5. Ask for Honest Feedback
Go on more informational interviews and ask for honest feedback on how effectively you communicated your knowledge, skills, and abilities. Ask in advance if you can come in for an informational interview at the end of which you would like to get feedback. Many professionals are very open to this approach. Ask how you could present your skills more effectively or more attractively an employer. Take a pad of paper on write done ever bit of advice you get. Then, start incorporating these ideas and suggestions into your overall communications strategy.
6. Start the Job Search
Once you have a strong overall presentation or ‘total package’, start the job search using a “rifle” not “shotgun” approach. Go on job interviews for only those jobs that fit into your identified career direction. Then, don’t stop until you find the right opportunity. Aim for the bull’s-eye that you have identified as your ideal job. Do not try to pursue jobs that don’t quite match your personal goals for they will only distract you and waste your precious time and efforts. If you will forgive the use of another outdoor analogy, you should go fishing with a hook rather than casting a wide net. Once you have a very clear understanding of your transferable skills and how to best present them, then, and only then will you be able to quickly and easily apply your KSA’s to landing a great job in your new career.

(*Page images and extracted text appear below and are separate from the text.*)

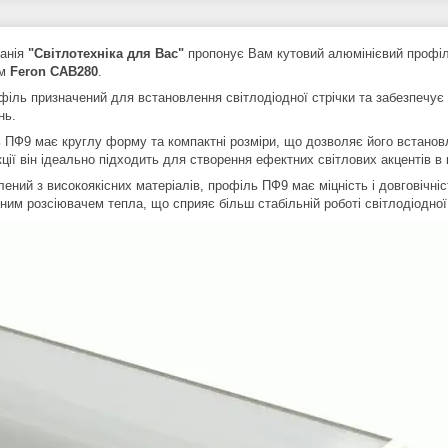
нія
"Світлотехніка для Вас"
пропонує Вам кутовий алюмінієвий профіль
м
Feron CAB280
.
філь призначений для встановлення світлодіодної стрічки та забезпечує 
нь.
 ПФ9 має круглу форму та компактні розміри, що дозволяє його встановл
ції він ідеально підходить для створення ефектних світлових акцентів в к
ений з високоякісних матеріалів, профіль ПФ9 має міцність і довговічні
ним розсіювачем тепла, що сприяє більш стабільній роботі світлодіодної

On a final note, choosing a career should not be an exercise in market demand. You should not try to see what the market demands and then try to fill it. You should decide what you want to do and then find the right market. Sure, market demands has an impact on the decision (there can only be so many astronauts), but it should not be the one factor that makes you choose a career.
Identification of your knowledge, skills, and abilities and then pinpointing your transferable skills are the keys to successfully landing a great job in a new career. If you use these 6 steps, you are well on your way to lasting career success and personal fulfillment.